Root cause (from review): field_coverage compared English JRXML field names
against Chinese OCR field names with set intersection — always zero. Combined
with 0.5 weight in score formula, caused valid JRXML (XSD pass, 82% element
coverage) to score 0.41 < 0.5 → fail → correction loop → progressive destruction.
Changes:
- Scoring weight: element_coverage 0.8 + field_coverage 0.2 (was 0.5+0.5)
- Validate node: only fail on fidelity when BOTH score<0.5 AND element_coverage<0.4
- Field name regex: \w+ → [^"]+ to support non-ASCII field names
- Field matching: also try _sanitize_field_name conversion (Chinese→_uXXXX_)
- correction.md: namespace check always active, not conditional on error keywords
Root cause: LLM receiving full 34k-char JRXML would regenerate from scratch
instead of modifying coordinates in-place, shrinking output to ~3k chars.
Solution (programmatic node control, not prompt engineering):
- New agent/jrxml_windower.py: decompose JRXML into header (never sent to
LLM) + individual bands.

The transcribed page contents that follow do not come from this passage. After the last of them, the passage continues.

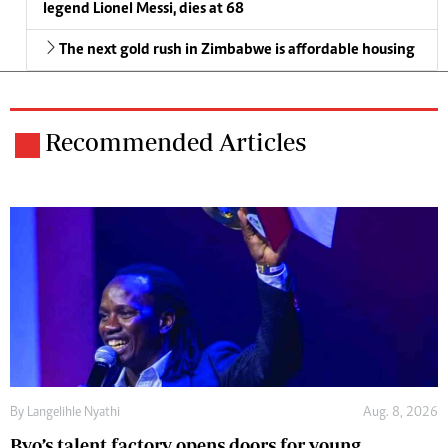
legend Lionel Messi, dies at 68
The next gold rush in Zimbabwe is affordable housing
Recommended Articles
By
Langelihle Nyathi
Aug. 8, 2026
Byo’s talent factory opens doors for young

Split bands >4000 chars at element boundaries.
Reassemble with element count validation (>10% change = rollback).
- Rewrite refine_layout: per-band windowed LLM processing (~2-4k chars
each). LLM cannot "reimagine" the entire report.
- Rewrite map_fields: 100% programmatic regex $F{field_N} -> real name
replacement. Zero LLM calls, zero content loss.
- _sanitize_field_name: non-ASCII chars escaped to _uXXXX_ format for
valid JRXML identifiers.
- Tests: 48 new unit tests (windower 28 + map_fields 20). All passing.
Full suite 385 tests, zero regressions.
$F{field_N} was being parsed by str.format() as a replacement field,
causing KeyError and crashing correct_jrxml node.
Changed to $F{{field_N}} (double braces -> literal brace in output).